Education & Outreach Activities and Participation Summary
Mass media articles were written in 2004 and 2006. An introductory fenugreek article was published in several local and regional venues. A research report was also published in the UVM Extension Crops Report distributed to farmers in Vermont. Several presentations were given at local and regional dairy farm meetings. Presentations were given in VT, ME, and NH. A national presentation at the American Society of Agronomy was given in the fall of 2004. A field day was hosted by Borderview Farm in July of 2006. The field day highlighted the fenugreek trial as well as other on-farm research trials. A final project report will be published in the UVM Extension Crops Report to be mailed out in January of 2007.

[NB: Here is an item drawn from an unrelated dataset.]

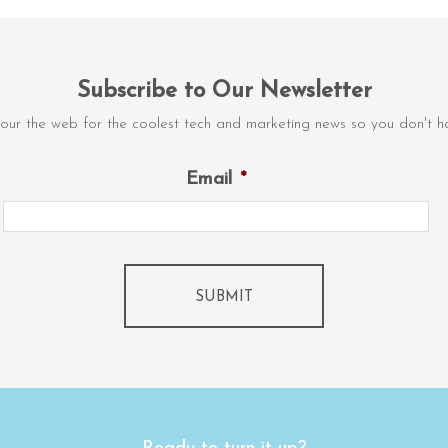
Subscribe to Our Newsletter
our the web for the coolest tech and marketing news so you don't ha
Email
*
SUBMIT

Areas needing additional study
Fenugreek holds some promise for the Northeast. However, before this crop could be integrated into the cropping system more research needs to be conducted on the two production barriers highlighted in this project. First, the bacterial leaf spot needs to be managed or the crop will never produce to its maximum potential. There were at least 2 varieties that showed some tolerance to the disease. These varieties should be grown and selected for disease resistance. The seed should be saved and resistance populations developed locally. This disease has not been seen in Alberta as the climate is arid. Dr. Acharya has expressed interest in working with UVM to further develop fenugreek for more temperate climates. In addition, weed control problems need to be addressed. In the northeast it is not considered economically feasible to control weeds in forage plantings with herbicides. Generally, a cover crop is seeded with forage plantings to minimize weeds while the crop establishes. However, since fenugreek is an annual and only one cutting is removed a season it will be difficult to find a cover crop that can coincide with the harvest time frame.